◆ TASK TO COMPLETE
A single number is required: the count of lines in the records below that contain the word "Nombre".

◆ Records drawn from a dataset
+ + + + +

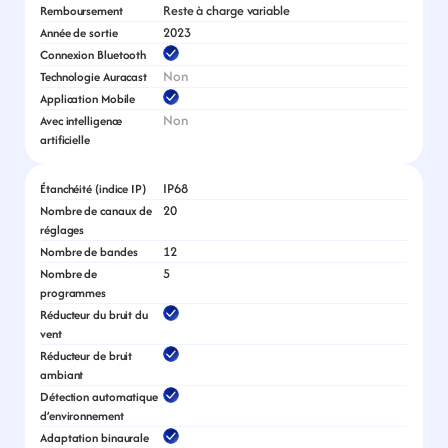
Reste à charge variable
Remboursement
2023
Année de sortie
Connexion Bluetooth
Non
Technologie Auracast
Application Mobile
Non
Avec intelligence 
artificielle
IP68
Étanchéité (indice IP)
20
Nombre de canaux de 
réglages
12
Nombre de bandes
5
Nombre de 
programmes
Réducteur du bruit du 
vent
Réducteur de bruit 
ambiant
Détection automatique 
d’environnement
Adaptation binaurale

+ + + + +

◆ WRITTEN SOLUTION
3